Merasa bersalah, bersikap terlalu kasar

428 5 0
                                    

 Satu meter jaraknya di depan pintu kamarnya, lebih cepat kaki Airin mengayun, gerakan begitu cepat megunci pintu dari dalam. Terengah-engah dada Airin, menahan sesak napasnya yang tak beraturan saat berlari tadi, kini di dalam kamar dengan punggung bersender pada sela pintu, air matanya deras turun membasahi pipi. Masih tak terima Airin dengan apa yang dia lihat barusan, kejadian di taman sana. Membuat Airin malas untuk membuka pintu, bertemu langsung dengan Mario yang mengetuk pintu berkali-kali berharap dapat di buka-kan olehnya.

 Terpejam mata Mario, merasa jengah dirinya di luar, pintu kamar Airin, menggaruk-garuk kepala dengan prustasi. Sebenarnya dia ingin sekali menjelaskan sesuatu yang mungkin menurutnya Airin telah berburuk sangka padanya, cemburu buta pada sang sahabat lamanya sendiri, saat mengetahui dia sedang duduk di bangku taman sana terlihat asik mengobrol. Menarik napas terasa berat, rasanya ingin menangis akan tetapi Mario adalah seorang lelaki, tak menyerah baginya untuk mendapat jawaban dari dalam sana.

Tok, tok, tok! suara pintu di ketuk oleh Mario, tanpa rasa lelah.

"Lebih baik kamu pergi sana, Mario, jangan pernah lagi tampilkan wajah kamu di hadapan ku. Kamu dengan Arman ternyata sama saja!" Ketus Airin dari dalam, terisak-isak tak kuat membayangkan kejadian tadi yang di lihatnya. "Kamu hanya, lah, lelaki buaya yang tak bisa di harapkan lagi!"

 Terdiam Mario di depan pintu, mendengar semua ocehan seorang wanita yang ada di dalam kamar sana. Membuatnya kebingungan lagi untuk menjelaskan, mendengar sang wanita sudah terlanjur emosi tinggi dengan pikirannya yang negatif. Saat kesekian kali-nya ingin mengetuk pintu, Mario berpikir, bahwa semua akan percuma, lebih baik dia diam di tempat, menunggu Airin keluar dari dalam sana.

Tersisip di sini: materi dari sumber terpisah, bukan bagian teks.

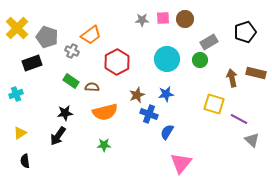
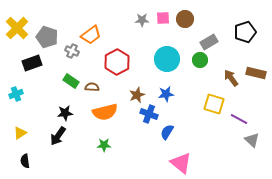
brown arrow: moved 1 px left; rotated 24 degrees counterclockwise
pink triangle: rotated 30 degrees counterclockwise
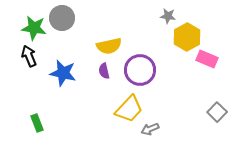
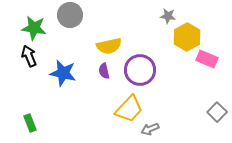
gray circle: moved 8 px right, 3 px up
green rectangle: moved 7 px left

 Terhening seketika tak mendengar lagi suara ketukan pintu dari luar, mata Airin terpejam erat dengan dada naik-turun tak beraturan, meluapkan semua yang telah terjadi, semua yang tak pernah dia pikirkan dari pria itu, bahkan dirinya tak habis pikir pada sahabatnya sendiri. Mata yang lekat tertutup, perlahan Airin mencoba untuk membuka, menenangkan pikiran, menerima semua itu, mengusap pipi-nya yang basah dengan air yang mengucur dari kedua matanya. Menebak bahwa Mario tidak lagi berada di depan pintu, usai tiga puluh menit tak ada suara ketukan dari luar.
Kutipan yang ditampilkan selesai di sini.